Quando nossos filhos voam

Oi mamaes!
Como muitos leitores do nosso blog sabem, eu sou além de mamãe de um pequeno que completou recentemente 4 anos, também mamãe de duas adolescentes, uma de 14 e outra de 18 anos.

Eu costumo brincar que nós mamaes reclamávamos tanto do cansaço com eles quando pequenos, porém quando entram na adolescência você começa a sentir que “perde eles”, não literalmente mas, aquela influência única que você tinha, aquele mundinho de mamãe e filhinho começa a se expandir, e temos que estar preparadas para deixá-los viver a vida deles.

É difícil dizer sim para os filhos, porque quando você diz sim, ali você botou toda uma vida dedicada em instruir, você confiou em seu bom “trabalho” e você confiou em seu filho.

Vá, filha!
Difícil dizer,hein?

Eu estou passando pela fase de deixar os filhos voarem.

Agora é aquela hora de saber se a dedicação de anos teve frutos.
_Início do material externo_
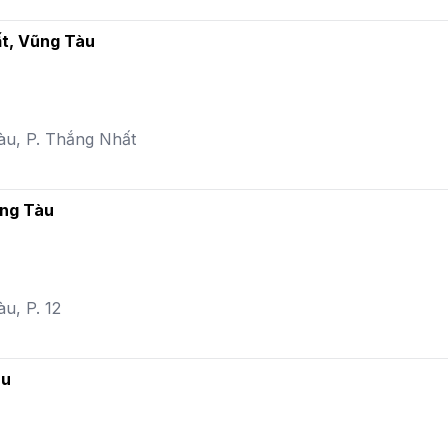
ất, Vũng Tàu
àu, P. Thắng Nhất
ũng Tàu
u, P. 12
àu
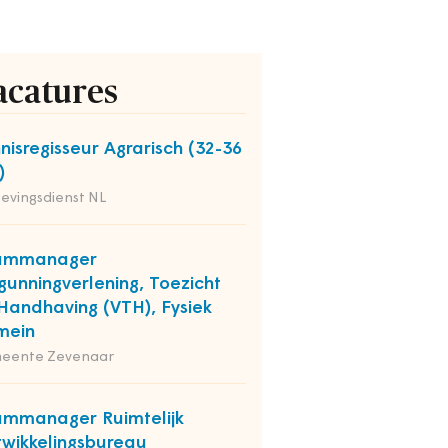
acatures
nisregisseur Agrarisch (32-36
)
evingsdienst NL
ammanager
gunningverlening, Toezicht
Handhaving (VTH), Fysiek
mein
eente Zevenaar
mmanager Ruimtelijk
wikkelingsbureau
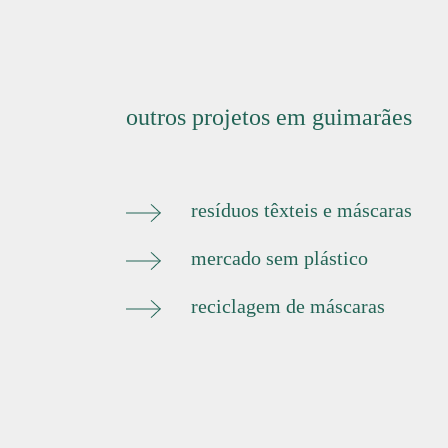
outros projetos em guimarães
resíduos têxteis e máscaras
mercado sem plástico
reciclagem de máscaras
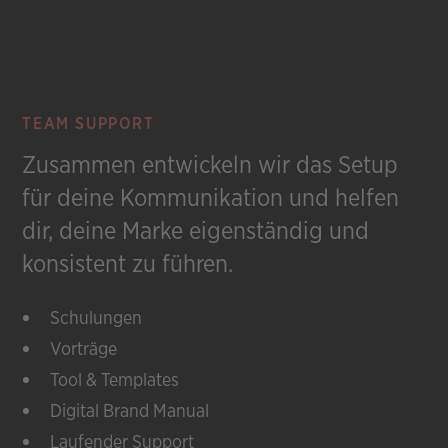
TEAM SUPPORT
Zusammen entwickeln wir das Setup
für deine Kommunikation und helfen
dir, deine Marke eigenständig und
konsistent zu führen.
Schulungen
Vorträge
Tool & Templates
Digital Brand Manual
Laufender Support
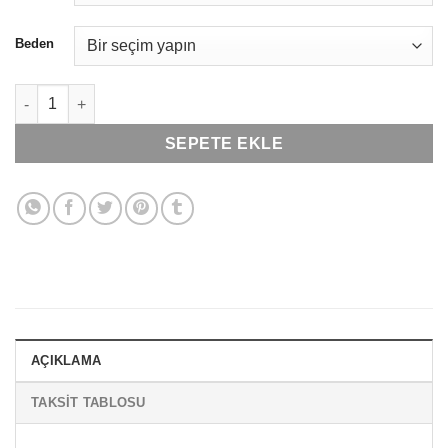
Beden
Cacharel 1315, Pamuklu & Likralı, Uzun Paçalı, Erkek Boxer ade
SEPETE EKLE
AÇIKLAMA
TAKSIT TABLOSU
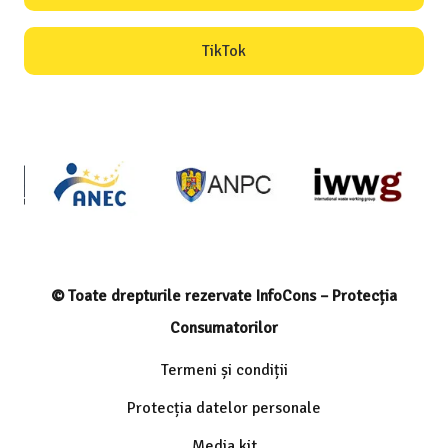
TikTok
© Toate drepturile rezervate InfoCons – Protecția
Consumatorilor
Termeni și condiții
Protecția datelor personale
Media kit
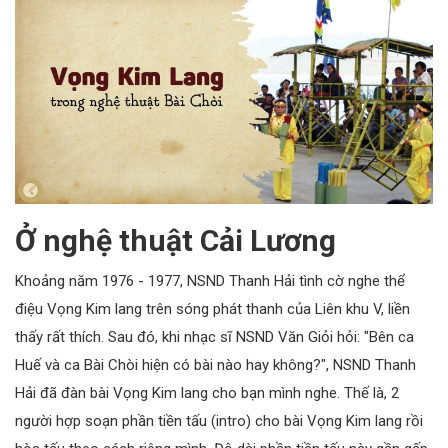
Ở nghệ thuật Cải Lương
Khoảng năm 1976 - 1977, NSND Thanh Hải tình cờ nghe thể
điệu Vọng Kim lang trên sóng phát thanh của Liên khu V, liền
thấy rất thích. Sau đó, khi nhạc sĩ NSND Văn Giỏi hỏi: "Bên ca
Huế và ca Bài Chòi hiện có bài nào hay không?", NSND Thanh
Hải đã đàn bài Vọng Kim lang cho bạn mình nghe. Thế là, 2
người hợp soạn phần tiền tấu (intro) cho bài Vọng Kim lang rồi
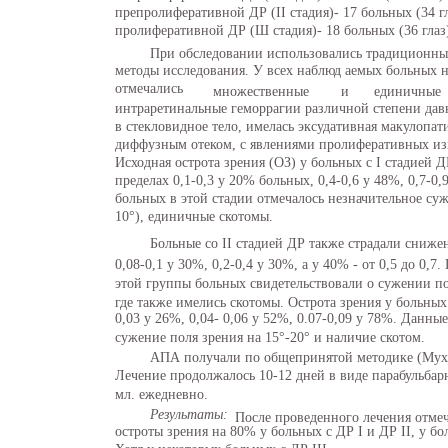
препролиферативной ДР (II стадия)- 17 больных (34 гл
пролиферативной ДР (Ш стадия)- 18 больных (36 глаз
При обследовании использовались традиционны
методы исследования. У всех наблюд аемых больных н
отмечались
множественные
и
единичные
интраретинальные геморрагии различной степени дав
в стекловидное тело, имелась эксудативная макулопа
диффузным отеком, с явлениями пролиферативных из
Исходная острота зрения (ОЗ) у больных с I стадией Д
пределах 0,1-0,3 у 20% больных, 0,4-0,6 у 48%, 0,7-0
больных в этой стадии отмечалось незначительное суж
10°), единичные скотомы.
Больные со II стадией ДР также страдали сниже
0,08-0,1 у 30%, 0,2-0,4 у 30%, а у 40% - от 0,5 до 0,
этой группы больных свидетельствовали о сужении по
где также имелись скотомы. Острота зрения у больных 
0,03 у 26%, 0,04- 0,06 у 52%, 0.07-0,09 у 78%. Данн
сужение поля зрения на 15°-20° и наличие скотом.
АПА получали по общепринятой методике (Муха 
Лечение продолжалось 10-12 дней в виде парабульбар
мл. ежедневно.
Результаты:
После проведенного лечения отме
остроты зрения на 80% у больных с ДР I и ДР II, у бо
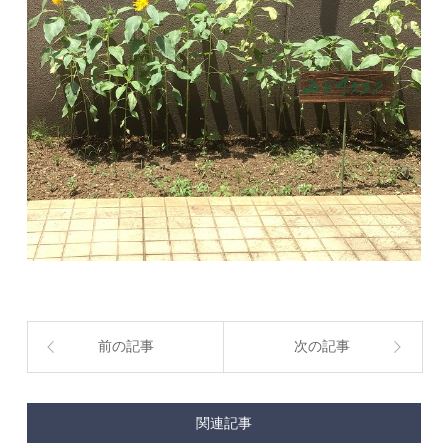
前の記事
次の記事
関連記事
Se ela se vira sozinha, eu ouvi uma frase que achei interessante dos budistas. Que diz: mate o Buda! Matar o Buda significa que você deve deixar para trás (não abandonar)o seu mestre, ou seja tá na hora da minha filha deixar para trás a mamãe, mas levar com ela toda a criação que demos. Tudo o que ela aprendeu e viveu, todos os valores, ela levará para a vida.

Está na hora de a minha menina escolher o seu próprio caminho. Acredito muito que fui capaz de criar uma pessoa com valores e consciência, e que inicia ela mesma, sua nova jornada rumo a vida adulta.

Estarei sempre aqui, apoiando, incentivando, aplaudindo, e pronta para dar colo quando precisar.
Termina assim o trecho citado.